**WORK TO BE COMPLETED**:
In the entries below, find each line with the word "calendar" and return it.

**GIVEN ENTRIES**:
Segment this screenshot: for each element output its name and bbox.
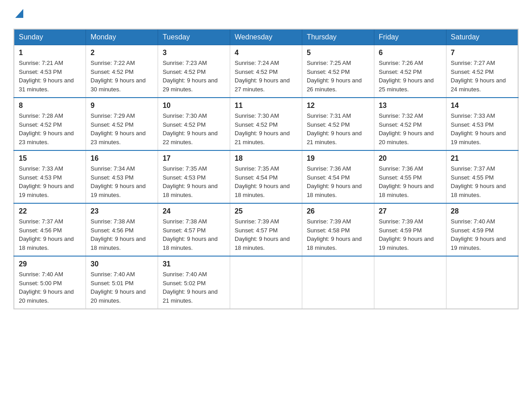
- table-row: 31Sunrise: 7:40 AMSunset: 5:02 PMDayligh…: [158, 256, 230, 309]
- table-row: [374, 256, 446, 309]
- day-number: 17: [163, 154, 225, 163]
- day-info: Sunrise: 7:23 AMSunset: 4:52 PMDaylight:…: [163, 59, 225, 94]
- table-row: [230, 256, 302, 309]
- day-info: Sunrise: 7:40 AMSunset: 5:02 PMDaylight:…: [163, 270, 225, 305]
- day-number: 10: [163, 102, 225, 110]
- day-number: 1: [19, 49, 81, 57]
- table-row: 2Sunrise: 7:22 AMSunset: 4:52 PMDaylight…: [86, 45, 158, 98]
- day-info: Sunrise: 7:33 AMSunset: 4:53 PMDaylight:…: [451, 111, 513, 146]
- day-info: Sunrise: 7:29 AMSunset: 4:52 PMDaylight:…: [90, 111, 153, 146]
- table-row: 7Sunrise: 7:27 AMSunset: 4:52 PMDaylight…: [446, 45, 518, 98]
- page-header: [13, 9, 519, 20]
- svg-marker-0: [15, 9, 23, 18]
- day-info: Sunrise: 7:40 AMSunset: 5:01 PMDaylight:…: [90, 270, 153, 305]
- day-info: Sunrise: 7:28 AMSunset: 4:52 PMDaylight:…: [19, 111, 81, 146]
- day-info: Sunrise: 7:31 AMSunset: 4:52 PMDaylight:…: [307, 111, 369, 146]
- day-info: Sunrise: 7:38 AMSunset: 4:56 PMDaylight:…: [90, 217, 153, 252]
- day-number: 8: [19, 102, 81, 110]
- day-number: 26: [307, 207, 369, 215]
- day-info: Sunrise: 7:40 AMSunset: 5:00 PMDaylight:…: [19, 270, 81, 305]
- day-number: 23: [90, 207, 153, 215]
- day-number: 24: [163, 207, 225, 215]
- table-row: [446, 256, 518, 309]
- table-row: 20Sunrise: 7:36 AMSunset: 4:55 PMDayligh…: [374, 150, 446, 203]
- day-info: Sunrise: 7:35 AMSunset: 4:54 PMDaylight:…: [235, 164, 297, 199]
- table-row: 16Sunrise: 7:34 AMSunset: 4:53 PMDayligh…: [86, 150, 158, 203]
- table-row: 25Sunrise: 7:39 AMSunset: 4:57 PMDayligh…: [230, 203, 302, 256]
- day-number: 13: [379, 102, 442, 110]
- table-row: [302, 256, 374, 309]
- day-info: Sunrise: 7:40 AMSunset: 4:59 PMDaylight:…: [451, 217, 513, 252]
- day-info: Sunrise: 7:27 AMSunset: 4:52 PMDaylight:…: [451, 59, 513, 94]
- day-info: Sunrise: 7:21 AMSunset: 4:53 PMDaylight:…: [19, 59, 81, 94]
- day-number: 3: [163, 49, 225, 57]
- calendar-table: Sunday Monday Tuesday Wednesday Thursday…: [13, 29, 519, 309]
- table-row: 4Sunrise: 7:24 AMSunset: 4:52 PMDaylight…: [230, 45, 302, 98]
- table-row: 18Sunrise: 7:35 AMSunset: 4:54 PMDayligh…: [230, 150, 302, 203]
- day-info: Sunrise: 7:34 AMSunset: 4:53 PMDaylight:…: [90, 164, 153, 199]
- calendar-week-row: 8Sunrise: 7:28 AMSunset: 4:52 PMDaylight…: [14, 98, 518, 150]
- day-info: Sunrise: 7:37 AMSunset: 4:55 PMDaylight:…: [451, 164, 513, 199]
- day-info: Sunrise: 7:39 AMSunset: 4:57 PMDaylight:…: [235, 217, 297, 252]
- day-number: 31: [163, 260, 225, 268]
- day-number: 16: [90, 154, 153, 163]
- day-info: Sunrise: 7:39 AMSunset: 4:58 PMDaylight:…: [307, 217, 369, 252]
- day-number: 4: [235, 49, 297, 57]
- day-info: Sunrise: 7:36 AMSunset: 4:54 PMDaylight:…: [307, 164, 369, 199]
- day-number: 14: [451, 102, 513, 110]
- day-number: 19: [307, 154, 369, 163]
- table-row: 5Sunrise: 7:25 AMSunset: 4:52 PMDaylight…: [302, 45, 374, 98]
- day-number: 11: [235, 102, 297, 110]
- table-row: 23Sunrise: 7:38 AMSunset: 4:56 PMDayligh…: [86, 203, 158, 256]
- col-thursday: Thursday: [302, 29, 374, 45]
- day-info: Sunrise: 7:38 AMSunset: 4:57 PMDaylight:…: [163, 217, 225, 252]
- day-number: 5: [307, 49, 369, 57]
- col-monday: Monday: [86, 29, 158, 45]
- table-row: 19Sunrise: 7:36 AMSunset: 4:54 PMDayligh…: [302, 150, 374, 203]
- table-row: 3Sunrise: 7:23 AMSunset: 4:52 PMDaylight…: [158, 45, 230, 98]
- col-tuesday: Tuesday: [158, 29, 230, 45]
- day-number: 21: [451, 154, 513, 163]
- day-info: Sunrise: 7:32 AMSunset: 4:52 PMDaylight:…: [379, 111, 442, 146]
- table-row: 17Sunrise: 7:35 AMSunset: 4:53 PMDayligh…: [158, 150, 230, 203]
- day-number: 29: [19, 260, 81, 268]
- day-number: 25: [235, 207, 297, 215]
- day-number: 15: [19, 154, 81, 163]
- table-row: 28Sunrise: 7:40 AMSunset: 4:59 PMDayligh…: [446, 203, 518, 256]
- day-number: 7: [451, 49, 513, 57]
- table-row: 6Sunrise: 7:26 AMSunset: 4:52 PMDaylight…: [374, 45, 446, 98]
- calendar-week-row: 15Sunrise: 7:33 AMSunset: 4:53 PMDayligh…: [14, 150, 518, 203]
- table-row: 27Sunrise: 7:39 AMSunset: 4:59 PMDayligh…: [374, 203, 446, 256]
- table-row: 8Sunrise: 7:28 AMSunset: 4:52 PMDaylight…: [14, 98, 86, 150]
- day-info: Sunrise: 7:39 AMSunset: 4:59 PMDaylight:…: [379, 217, 442, 252]
- logo: [13, 9, 23, 20]
- logo-triangle-icon: [15, 9, 23, 20]
- day-info: Sunrise: 7:37 AMSunset: 4:56 PMDaylight:…: [19, 217, 81, 252]
- table-row: 29Sunrise: 7:40 AMSunset: 5:00 PMDayligh…: [14, 256, 86, 309]
- day-info: Sunrise: 7:24 AMSunset: 4:52 PMDaylight:…: [235, 59, 297, 94]
- day-number: 6: [379, 49, 442, 57]
- table-row: 24Sunrise: 7:38 AMSunset: 4:57 PMDayligh…: [158, 203, 230, 256]
- table-row: 1Sunrise: 7:21 AMSunset: 4:53 PMDaylight…: [14, 45, 86, 98]
- calendar-week-row: 29Sunrise: 7:40 AMSunset: 5:00 PMDayligh…: [14, 256, 518, 309]
- day-number: 9: [90, 102, 153, 110]
- col-saturday: Saturday: [446, 29, 518, 45]
- col-sunday: Sunday: [14, 29, 86, 45]
- day-number: 2: [90, 49, 153, 57]
- table-row: 22Sunrise: 7:37 AMSunset: 4:56 PMDayligh…: [14, 203, 86, 256]
- day-number: 20: [379, 154, 442, 163]
- day-info: Sunrise: 7:25 AMSunset: 4:52 PMDaylight:…: [307, 59, 369, 94]
- table-row: 9Sunrise: 7:29 AMSunset: 4:52 PMDaylight…: [86, 98, 158, 150]
- day-info: Sunrise: 7:36 AMSunset: 4:55 PMDaylight:…: [379, 164, 442, 199]
- table-row: 15Sunrise: 7:33 AMSunset: 4:53 PMDayligh…: [14, 150, 86, 203]
- table-row: 14Sunrise: 7:33 AMSunset: 4:53 PMDayligh…: [446, 98, 518, 150]
- table-row: 21Sunrise: 7:37 AMSunset: 4:55 PMDayligh…: [446, 150, 518, 203]
- day-number: 27: [379, 207, 442, 215]
- table-row: 13Sunrise: 7:32 AMSunset: 4:52 PMDayligh…: [374, 98, 446, 150]
- table-row: 30Sunrise: 7:40 AMSunset: 5:01 PMDayligh…: [86, 256, 158, 309]
- calendar-week-row: 22Sunrise: 7:37 AMSunset: 4:56 PMDayligh…: [14, 203, 518, 256]
- day-info: Sunrise: 7:33 AMSunset: 4:53 PMDaylight:…: [19, 164, 81, 199]
- table-row: 12Sunrise: 7:31 AMSunset: 4:52 PMDayligh…: [302, 98, 374, 150]
- day-info: Sunrise: 7:22 AMSunset: 4:52 PMDaylight:…: [90, 59, 153, 94]
- table-row: 26Sunrise: 7:39 AMSunset: 4:58 PMDayligh…: [302, 203, 374, 256]
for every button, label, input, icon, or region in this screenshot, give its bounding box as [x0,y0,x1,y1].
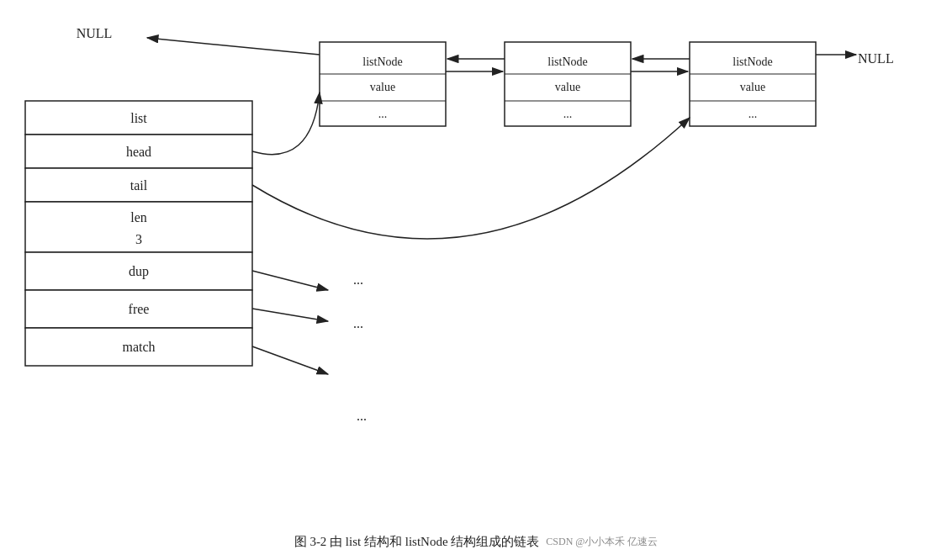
list-field: list [130,111,147,125]
tail-field: tail [130,178,148,193]
len-value: 3 [135,232,142,246]
match-field: match [122,340,155,354]
free-field: free [129,302,150,316]
listnode1-value: value [370,81,395,93]
svg-line-25 [252,309,328,321]
diagram-container: list head tail len 3 dup free match list… [0,0,952,521]
null-left-label: NULL [77,26,113,40]
head-field: head [126,145,151,159]
dup-ellipsis: ... [353,272,363,287]
svg-line-26 [252,346,328,374]
listnode3-label: listNode [733,55,772,68]
listnode1-label: listNode [362,55,402,68]
listnode3-ellipsis: ... [748,108,758,120]
dup-field: dup [129,264,149,279]
svg-line-18 [147,38,320,55]
free-ellipsis: ... [353,316,363,330]
caption-text: 图 3-2 由 list 结构和 listNode 结构组成的链表 [294,534,540,550]
listnode3-value: value [740,81,765,93]
watermark-text: CSDN @小小本禾 亿速云 [546,535,658,549]
svg-line-24 [252,271,328,290]
listnode2-label: listNode [547,55,587,68]
listnode2-value: value [555,81,580,93]
bottom-ellipsis: ... [357,409,367,423]
listnode2-ellipsis: ... [563,108,573,120]
len-field: len [130,210,147,225]
listnode1-ellipsis: ... [378,108,388,120]
caption-area: 图 3-2 由 list 结构和 listNode 结构组成的链表 CSDN @… [0,534,952,550]
diagram-svg: list head tail len 3 dup free match list… [0,0,952,521]
null-right-label: NULL [858,51,894,66]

**ANSWER BOX**:
- calendar-table: Sunday Monday Tuesday Wednesday Thursday…: [13, 29, 519, 309]
- calendar-week-row: 8Sunrise: 7:28 AMSunset: 4:52 PMDaylight…: [14, 98, 518, 150]
- calendar-week-row: 15Sunrise: 7:33 AMSunset: 4:53 PMDayligh…: [14, 150, 518, 203]
- calendar-week-row: 29Sunrise: 7:40 AMSunset: 5:00 PMDayligh…: [14, 256, 518, 309]
- calendar-week-row: 22Sunrise: 7:37 AMSunset: 4:56 PMDayligh…: [14, 203, 518, 256]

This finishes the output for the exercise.